# canon 70-200 2.8 is II with 2x tc vs 400 5.6



## SHaller (May 30, 2011)

I am planning on buying a lens setup for up to 400mm within the next couple weeks and i ran into a little dilemma. I had my heart set on 400mm 5.6 until i ran across rave reviews about the 70-200 2.8 is II with the newest 2x tc. Everyone seems to love it including arthur morris, and recommends it over the 100-400, but I haven't seen it much compared to 400 5.6. Since i already own the 70-200 2.8 non is, I could sell it to make up the difference in price between the two. If anyone could show me 400mm test shots of both, I would be able to make up my mind.


----------



## Stryker (May 30, 2011)

+1000 points for the 70-200mm f/2.8 IS II.  Its the best telezoom lens in the planet.  Wish I have the money to buy one.  Regarding the 400mm, I found the 300mm IS a lot better.  The IS allows it to be used even hand held


----------



## SHaller (May 30, 2011)

I ruled out the 300 for the slower focus compared to the 400 5.6 along with the fact that the lens would probably be tripod mounted or on a beanbag the majority of the time.


----------



## Overread (May 30, 2011)

The 70-200mm f2.8 IS L M2 is a fantastic lens and fantastic enough that it can take a 2*TC and get a 140-400mm L lens. However its raw image quality is only on par with the 100-400mm lens (the two are pretty much identical, with the 100-400mm only showing up a slight advantage in test shots, in teh field you can't tell them apart). and the 400mm f5.6 is far sharper than the 100-400mm at the 400mm mark. 
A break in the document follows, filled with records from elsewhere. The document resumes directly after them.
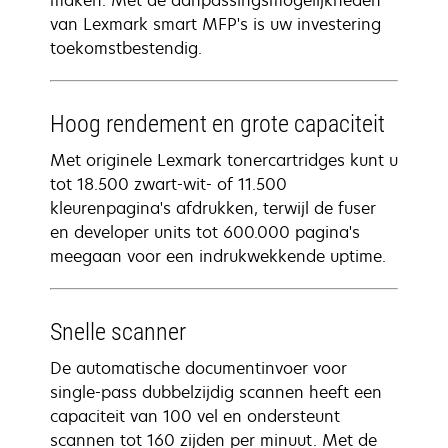
maken. Met de aanpassingsmogelijkheden
van Lexmark smart MFP's is uw investering
toekomstbestendig.
Hoog rendement en grote capaciteit
Met originele Lexmark tonercartridges kunt u
tot 18.500 zwart-wit- of 11.500
kleurenpagina's afdrukken, terwijl de fuser
en developer units tot 600.000 pagina's
meegaan voor een indrukwekkende uptime.
Snelle scanner
De automatische documentinvoer voor
single-pass dubbelzijdig scannen heeft een
capaciteit van 100 vel en ondersteunt
scannen tot 160 zijden per minuut. Met de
I don't have any to hand but there are a good few reviews google and throw up for comparisions between the 100-400mm and the 400mm f5.6 

In short you've got to decide - do you want a prime or a zoom lens - both are top of the range options (for their price point) and both work to a pro level. If you want prime the 400mm is the best to go for - if you want a zoom then the 70-200mm gives you not only an outstanding 70-200mm but also the pro quality of a 140-400mm zoom lens.


----------



## gsgary (May 31, 2011)

The 70-200 and 2x will not match the 400, but without the 2x you have F2.8 which is great when it gets dark


----------



## GooniesNeverSayDie11 (May 31, 2011)

It will not match the 400mm. I used to have the 70-200 Mark I and the 2x extender and while it was alright, I didn't realize how terrible it was at 400mm until I got the 400mm 5.6. Now granted the mark II 70-200 is a bit sharper, there is still no way it will be as sharp once you slap that 2x extender on. Some people tout the 300mm f/4 because it has the IS feature and you can put a 1.4x extender on it and ratain AF, but if you want distance, you will never be satisfied with only 300mm, plus once you slap the 1.4x extender on it, you lose quality as well. The 400mm is decent for hand holding if you have decent light and decent ISO capabilities. Its well balanced and fairly light for its size. I would keep your non-IS 70-200 and get a 400mm 5.6.It would be a lot cheaper that way. The other suprising thing is that the 400mm is like 13 years old or something with out an update, yet they still fetch about 75% of their current new price on ebay. So even if you sold it down the road, you could probably get some decent coin for it.


----------



## Overread (May 31, 2011)

Just to counter a little the M2 version of the lens isn't just a bit better, with the 2*TC is a heck of a lot better:

Photos (with 100% crops) from the original 70-200mm f2.8 IS L + 2*TC
little birds photos test - a set on Flickr

Photos (with 100% crops) from the 70-200mm f2.8 IS L M2 + 2*TC
70-200mm f2.8 IS L M2 test - a set on Flickr
Minsmere - a set on Flickr

Just to note that I used the first combo about 3 or 4 times the whole time I owned the lens, it just didn't perform fantastically, good in a pinch but not ideal. The new version I'm quiet happy to leave the 2*TC on the lens as long as I need the reach without any worries at all. 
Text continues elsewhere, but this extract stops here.